Medicare officials also might look carefully at how a home care agency uses its home care coordinators and liaisons in hospitals, Hogue says.
"The agencies need to be very sure that the use of those coordinators and liaisons does not amount to providing free discharge planning services to hospitals in exchange for referrals," Hogue explains.
"They need to be sure they have a written referral before they begin the process of coordination of home care services, and if they’d just do that, they’d be a lot further along than a lot of them are right now," she adds.
This type of scrutiny has come as a shock to many home care professionals.
When Wade first began to teach St. Margaret Mercy Home Care’s staff about fraud and abuse, they were "mortified," she recalls.
"The big key is the staff doesn’t comprehend how important their role is and how serious an error in documentation can be," Wade adds.

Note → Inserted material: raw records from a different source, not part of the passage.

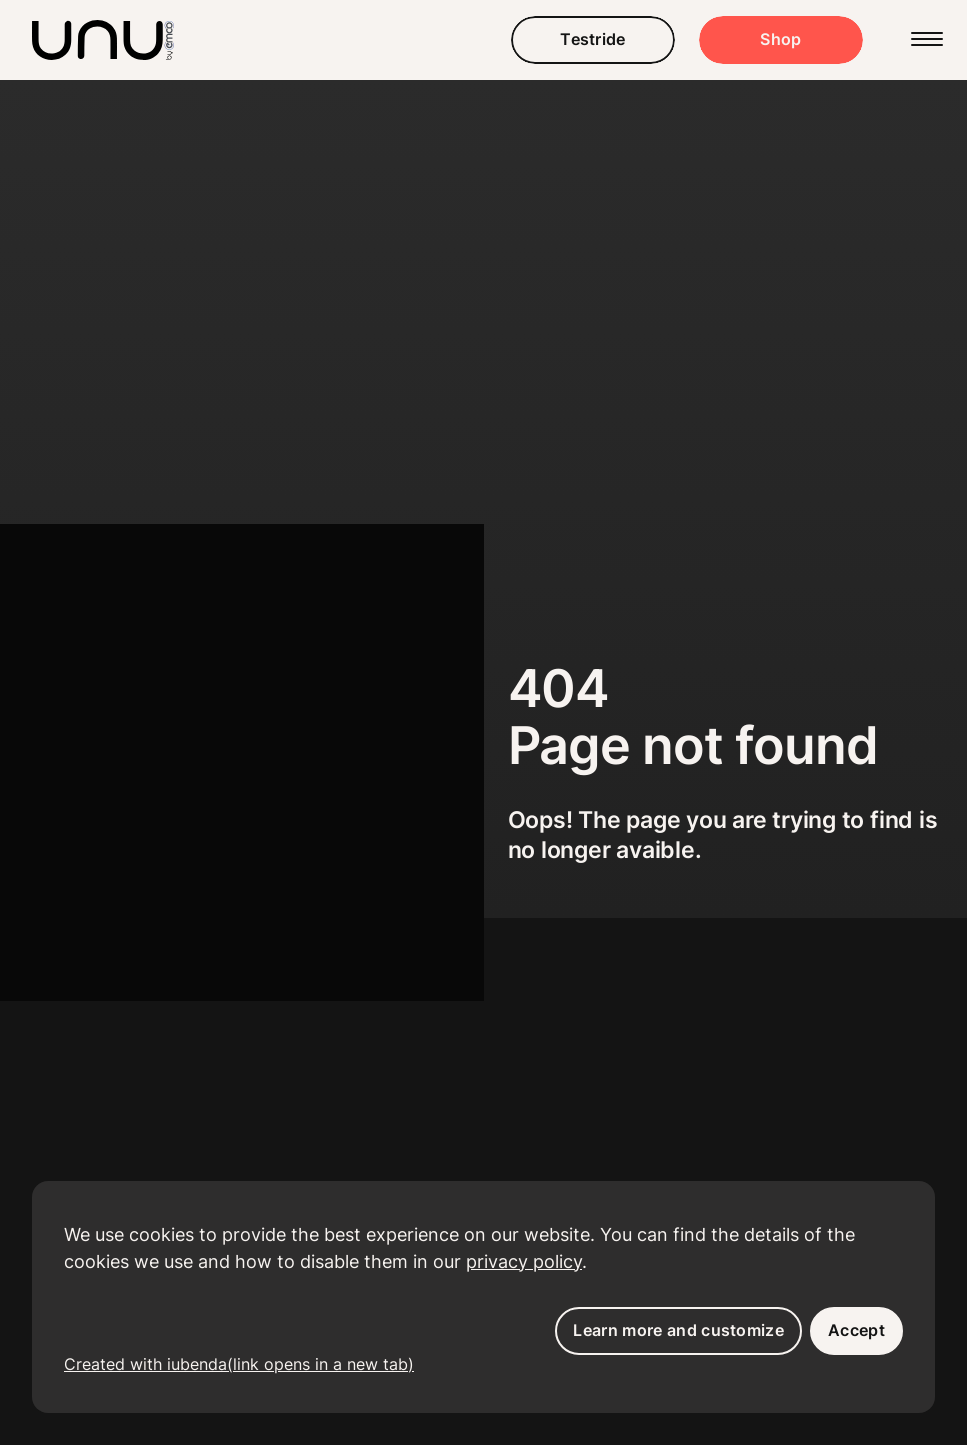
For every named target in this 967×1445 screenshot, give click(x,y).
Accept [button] (856, 1330)
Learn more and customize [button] (678, 1330)
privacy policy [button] (524, 1261)
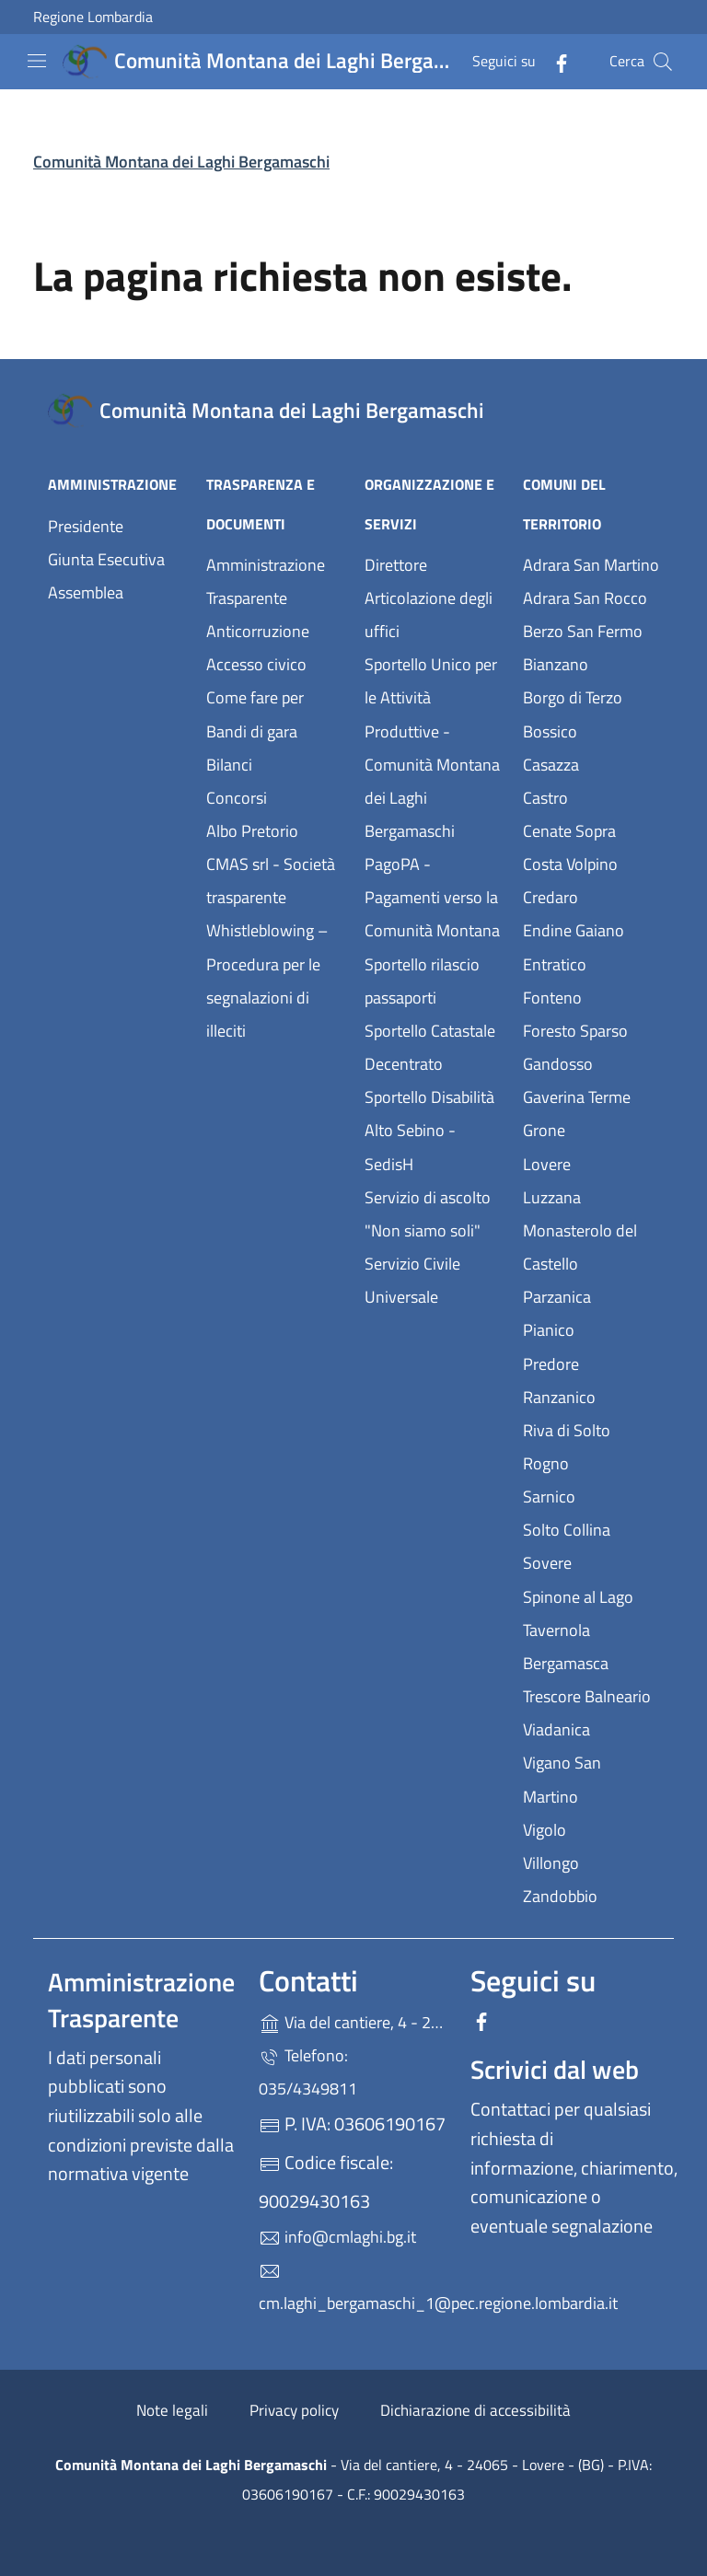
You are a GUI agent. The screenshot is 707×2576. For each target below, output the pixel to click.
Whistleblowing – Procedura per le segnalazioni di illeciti (274, 980)
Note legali (172, 2410)
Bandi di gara (251, 731)
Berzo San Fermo (591, 629)
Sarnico (591, 1494)
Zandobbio (591, 1894)
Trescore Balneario (591, 1694)
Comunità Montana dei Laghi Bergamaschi (181, 161)
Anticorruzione (257, 631)
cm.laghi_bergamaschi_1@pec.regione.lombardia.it (353, 2287)
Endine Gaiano (591, 928)
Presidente (85, 526)
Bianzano (591, 662)
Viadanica (591, 1727)
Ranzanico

Before the inservice, some employees resented the close scrutiny and thought it was excessive, she says. "We assured them that this is for their own protection."
Hogue calls the federal government’s intense focus on home care a "completely new world."
"We used to look at ourselves and say that we are good people who do good things; we’re helping people, and we have good motivations and good intentions," Hogue says.
"What [the government’s] saying is that’s not good enough. We have to be certain we’re going beyond good intentions to provide the necessary services," she adds.
Reference
1. Office of Inspector General, Department of Health and Human Services. Special Fraud Alerts: Home Health Fraud, and Fraud and Abuse in the Provision of Medical Supplies to Nursing Facilities. Fed Reg 1995; 60, 154; 40847-40851.